Dans ce cadre là, une « gestion à la petite semaine » n’est pas envisageable et serait catastrophique pour l’avenir même de notre territoire. Et pourtant, plusieurs choix politiques ont semblé déjà aller dans ce sens. J’en veux pour preuve l’abandon de la liaison TGV Strasbourg-Le Havre ou encore l’absence d’une véritable stratégie de l’activité fret renvoyant plusieurs milliers de camions par an sur les routes alsaciennes.

Depuis plusieurs années, les élus socialistes demandent que la Région se positionne clairement comme chef de file sur la question des transports en Alsace, en mettant en place, dans la concertation, un Schéma régional des Transports et des Déplacements pour l’Alsace qui permettrait à la fois une vision globale des évolutions et des besoins en transports et en déplacements, une organisation cohérente entre les différents modes de transports : route, rail, fluviale, etc., et un moyen d’anticiper les évolutions futures. Pourtant les majorités régionales successives n’ont jamais souhaité mettre en œuvre cette proposition.

Pour répondre à ces questions stratégiques pour l’avenir et l’organisation de notre territoire, on nous propose comme solution un nouveau rapport qui indique comment libéraliser le ferroviaire régional. La question de l’investissement est pourtant absente de ce rapport alors qu’elle constitue en fait le cœur de la problématique ferroviaire.

Il faut admettre que le système ferroviaire français, dans son ensemble, souffre aujourd’hui de problèmes graves, tant au niveau de sa qualité, qu’au niveau de son financement. Pour autant, considérer que la seule et unique solution aux maux qui touchent le rail serait sa libéralisation, est une illusion et permet surtout d’évacuer les véritables raisons de ce « mal être » du rail français.

Le problème central du système ferroviaire français n’est pas son degré « d’ouverture à la concurrence », mais bien celui de son financement et des investissements consentis. C’est bien ce  « sous-investissement » constant qui explique principalement plusieurs écarts de performance entre les réseaux européens et non « l’archaïsme » des cheminots ou le poids des syndicats comme le laissent entendre certains. Par exemple, les coûts de maintenance des Chemins de fer fédéraux suisses sont beaucoup plus faibles au quotidien que les coûts de maintenance des infrastructures ferroviaires françaises (et pourtant, il existe davantage de problèmes liés au climat et aux reliefs en Suisse !), ayons le courage de dire que les investissements publics consentis depuis 20 ans sur le réseau Suisse sont sans commune mesure avec les investissements réalisés en France. En Suisse, les coûts de maintenance s’effondrent parce qu’il existe des installations permanentes de contresens qui permettent de faire des chantiers sur des journées entières…En France, il faut laisser passer les trains, les chantiers se font donc sur des plages horaires très réduites et donc plus coûteuses.

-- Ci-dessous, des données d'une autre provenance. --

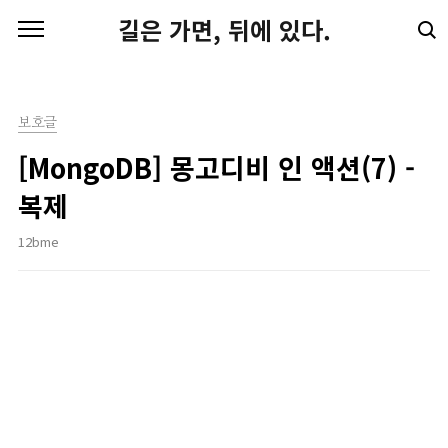
본문 바로가기
길은 가면, 뒤에 있다.
보호글
[MongoDB] 몽고디비 인 액션(7) -
복제
12bme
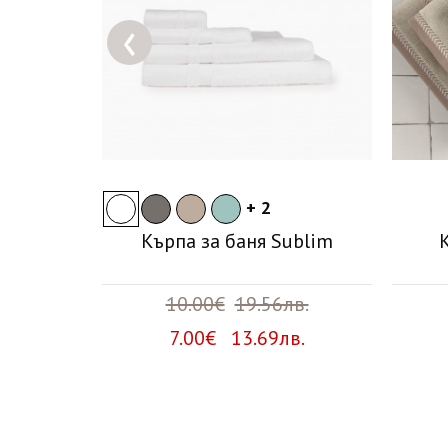
‹
+ 2
а баня
Кърпа за баня Sublim
в.
10.00€
19.56лв.
лв.
7.00€ 13.69лв.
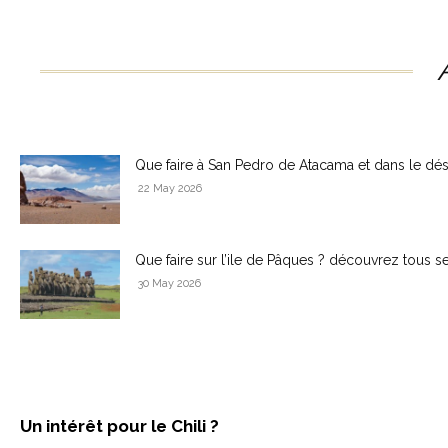
Que faire à San Pedro de Atacama et dans le dés
22 May 2026
Que faire sur l’ile de Pâques ? découvrez tous se
30 May 2026
Un intérêt pour le Chili ?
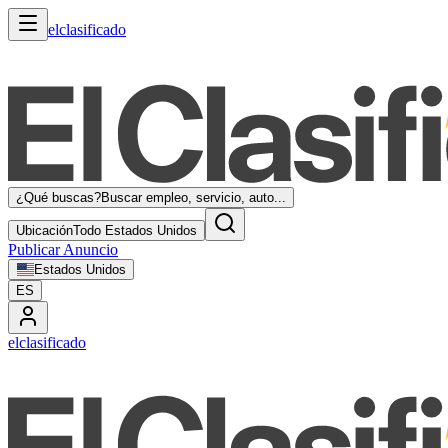
elclasificado
¿Qué buscas?
Buscar empleo, servicio, auto...
Ubicación
Todo Estados Unidos
Publicar Anuncio
Estados Unidos
ES
elclasificado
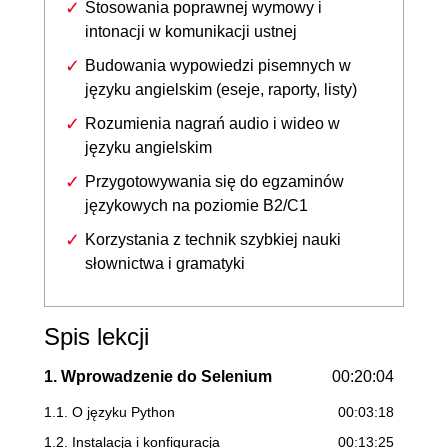
Stosowania poprawnej wymowy i
intonacji w komunikacji ustnej
Budowania wypowiedzi pisemnych w
języku angielskim (eseje, raporty, listy)
Rozumienia nagrań audio i wideo w
języku angielskim
Przygotowywania się do egzaminów
językowych na poziomie B2/C1
Korzystania z technik szybkiej nauki
słownictwa i gramatyki
Spis lekcji
1. Wprowadzenie do Selenium
00:20:04
1.1. O języku Python
00:03:18
1.2. Instalacja i konfiguracja
00:13:25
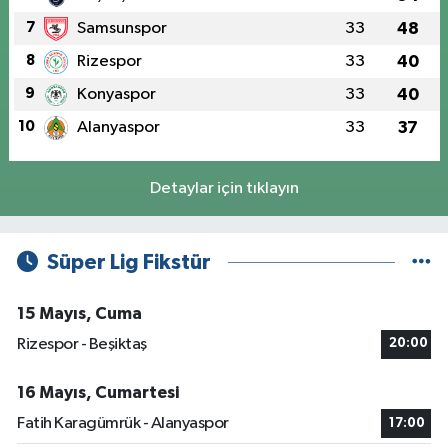
7
Samsunspor
33
48
8
Rizespor
33
40
9
Konyaspor
33
40
10
Alanyaspor
33
37
Detaylar için tıklayın
Süper Lig Fikstür
15 Mayıs, Cuma
Rizespor - Beşiktaş
20:00
16 Mayıs, Cumartesi
Fatih Karagümrük - Alanyaspor
17:00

Comment financer – demain – le ferroviaire régional avec les budgets contraints que nous avons et aurons si rien ne change ? Le rapport Grignon se garde bien d’aborder cette question pourtant fondamentale.

Il nous propose aujourd’hui d’ouvrir à la concurrence les « lignes du Nord de l’Alsace », qui ne sont pas les « plus rentables » économiquement. Ce type de déclaration, assortie au silence de la Région Alsace sur la question, en dit long sur la gouvernance sur le sujet. On espère que si l’ouverture à la concurrence est votée par le Parlement, ce n’est pas celui-ci qui dictera aux Régions les lignes qui devront être déléguées aux opérateurs privés.

Une déréglementation supplémentaire de l’organisation ferroviaire qui ne ferait qu’ajouter de la confusion, sans améliorer la qualité du service, ni baisser son coût, n’est pas la réforme dont le système ferroviaire français a besoin aujourd’hui pour répondre aux enjeux de l’avenir.